How find this maximum of this $(1-x)(1-y)(10-8x)(10-8y)$ 
let $x,y\in (0,1)$, and such
  $$(1+x)(1+y)=81(1-x)(1-y)$$
  Prove 
  $$(1-x)(1-y)(10-8x)(10-8y)\le\dfrac{9}{16}$$
I ask  $\dfrac{9}{16}$ is best constant?

PS:I don't like Lagrange Multipliers,becasue this is Hight students problem.
My idea:
$$(1-x)(1-y)(10-8x)(10-8y)=\dfrac{1}{64\cdot 81}(8+8x)(8+8y)(10-8x)(10-8y)$$
since
$$(8+8x)(10-8x)\le\dfrac{18^2}{4}=81,(8+8y)(10-8y)\le 81$$
if and only if $$8+8x=10-8x,8+8y=10-8y\Longrightarrow x=y=\dfrac{1}{8}$$
but this not such
$$(1+x)(1+y)=81(1-x)(1-y)$$
so How find this maximum?
 A: Another way is to use the symmetry to reduce a variable.  With $p = x+y$ and $q = xy$, the constraint is $40q = 41p-40$ and you want to maximise
$$(1-x)(1-y)(10-8x)(10-8y) = (1-p+q)(100-80p+64q)$$
Now you can substitute for one variable from the constraint and get to maximise $\frac9{50}p(5-2p)$.
Now that is maximised when $2p(5-2p)$ is maximised, which is when $2p=5-2p \implies p = \frac54$ and the maximum is indeed $\dfrac9{16}$.
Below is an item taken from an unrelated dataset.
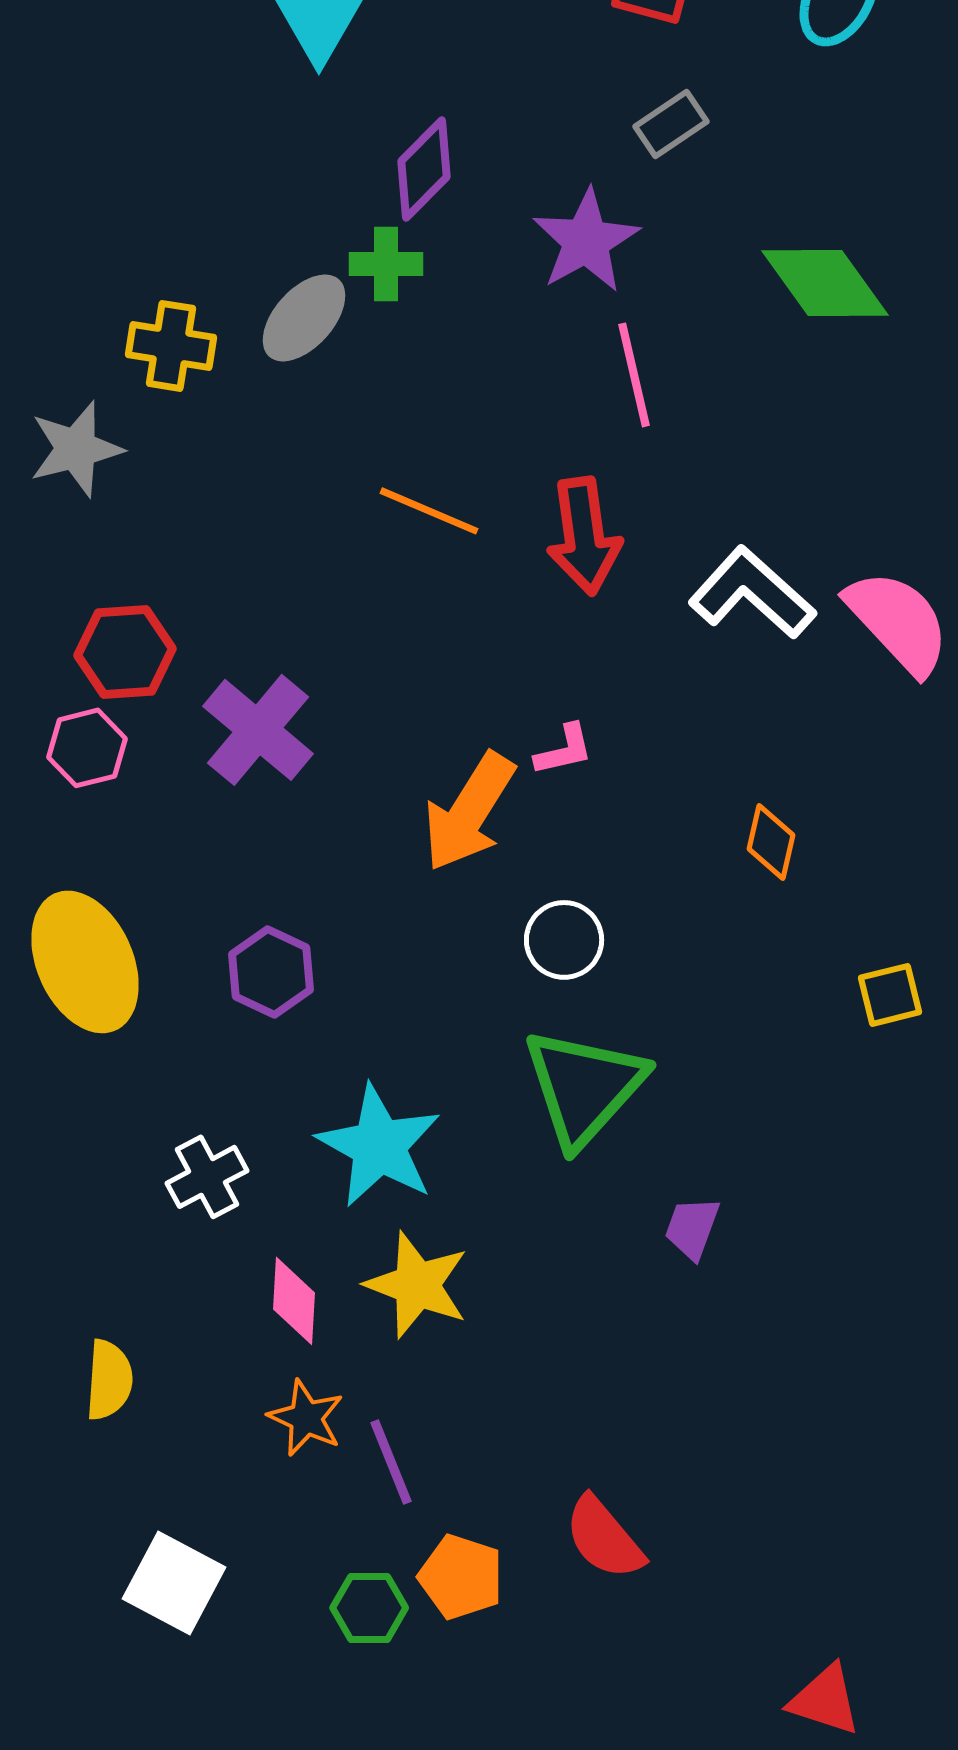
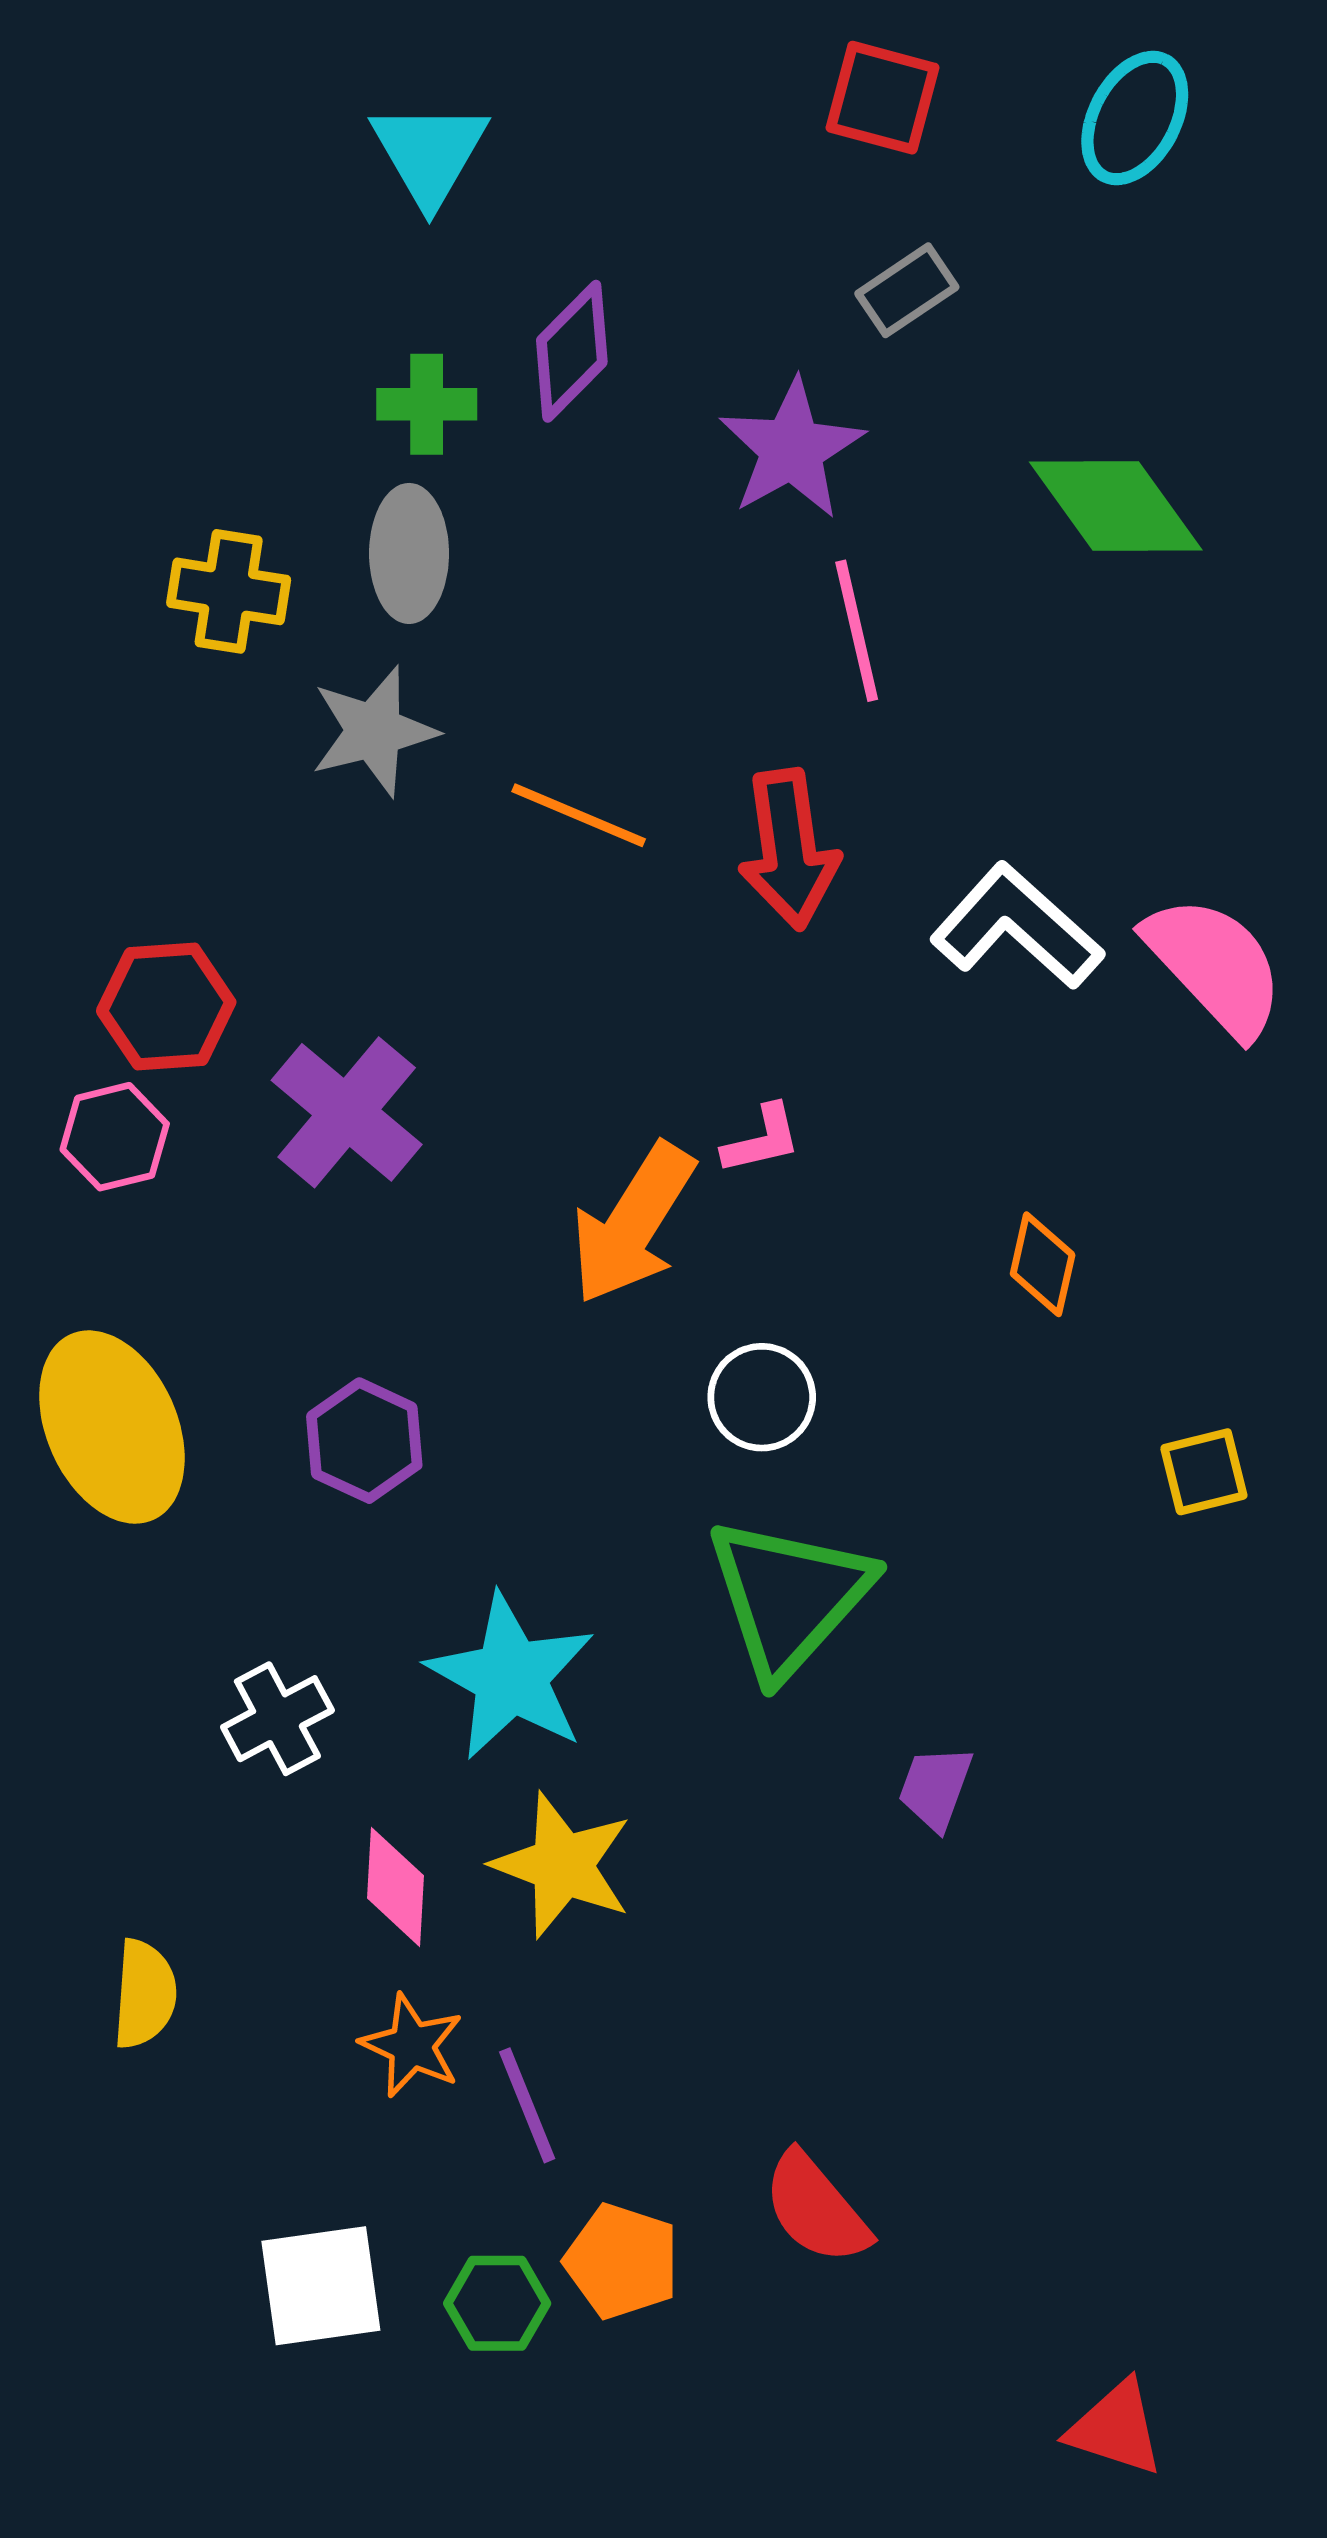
green cross: (386, 264) -> (427, 404), moved
gray ellipse: (304, 318) -> (409, 553), turned -42
gray star: (76, 449) -> (374, 731), moved
white square: (174, 1583) -> (321, 2286), moved, turned -36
P.S. It may be noted that $p = \frac54 \implies q = \frac9{32} \implies \{x, y\} = \{\frac{5-\sqrt7}8, \frac{5+\sqrt7}8 \}$ when the maximum is achieved.
A: We have $$\frac{81}1=\frac{1+xy+(x+y)}{1+xy-(x+y)}$$
Applying Componendo and dividendo,
$$\frac{1+xy}{x+y}=\frac{41}{40}$$
Let $$\frac{1+xy}{41}=\frac{x+y}{40}=u$$
$$\implies(1-x)(1-y)(10-8x)(10-8y)$$
$$=\{1+xy-(x+y)\}\{36+64(1+xy)-80(x+y)\}$$
$$=(41u-40u)\cdot36(1-16u)=\frac{36}{64}\left[1-\left(8u-1\right)^2\right]\le\frac{36}{64}$$
The equality occurs if $8u-1=0$
A: The standard method is Lagrange Multipliers.  Let
$$f(x,y,\lambda)=(1-x)(1-y)(10-8x)(10-8y)+\lambda\left[(1+x)(1+y)-81(1-x)(1-y)\right]$$
Then solve the three equations $\partial f/\partial x=0$,$\partial f/\partial y=0$,$\partial f/\partial \lambda=0$
That covers the inside of the square.  Then check along the sides of the square, where $x=0$, $x=1$, $y=0$ or $y=1$.
A: Let $P=xy$, $S=x+y$.  Rewrite both the condition and the other formula in terms of $P$ and $S$.  Use the condition to eliminate $P$, and maximize as a function of $S$.  Also check the edges of the square.
A: Hint.   Let $X=\frac{1+x}{1-x},\ Y=\frac{1+y}{1-y}$. We have $XY=81$ and $1\le X,\ 1\le Y$. Since $$(1-x)(10-8x)=\left(1-\frac{X-1}{X+1}\right)\left(10-8\frac{X-1}{X+1}\right)=\frac{4(X+9)}{(X+1)^2},$$ what we need to show is 
$$\frac{(X+9)}{(X+1)^2}\cdot\frac{(Y+9)}{(Y+1)^2}\le \frac9{256}$$
and we would like to know when the equality holds.
Continuing from Hint.  Let $k=X+Y$. 
$$\frac{(X+9)}{(X+1)^2}\cdot\frac{(Y+9)}{(Y+1)^2}=\frac{162+9k}{(82+k)^2}.$$
Noting $18\le k\le 82$ and by differentiating the above by $k$, we find that $\frac{162+9k}{(82+k)^2}$ attains its maximum at $k=46$. The maximum value is
$$\frac{162+9\cdot 46}{(82+46)^2}=\frac{576}{128^2}=\frac{9}{256},$$
as required.
(If you don't want to use differentiation, you could instead use the AM-GM inequality:
\begin{align*}
\frac{162+9k}{(82+k)^2}&=\frac{9(k+18)}{(k+18)^2+128(k+18)+64^2}\\
&=\frac{9}{(k+18)+\frac{64^2}{k+18}+128}\\
&\le \frac{9}{2\sqrt{64^2}+128},
\end{align*}
where the last equality holds when $k+18=64$.)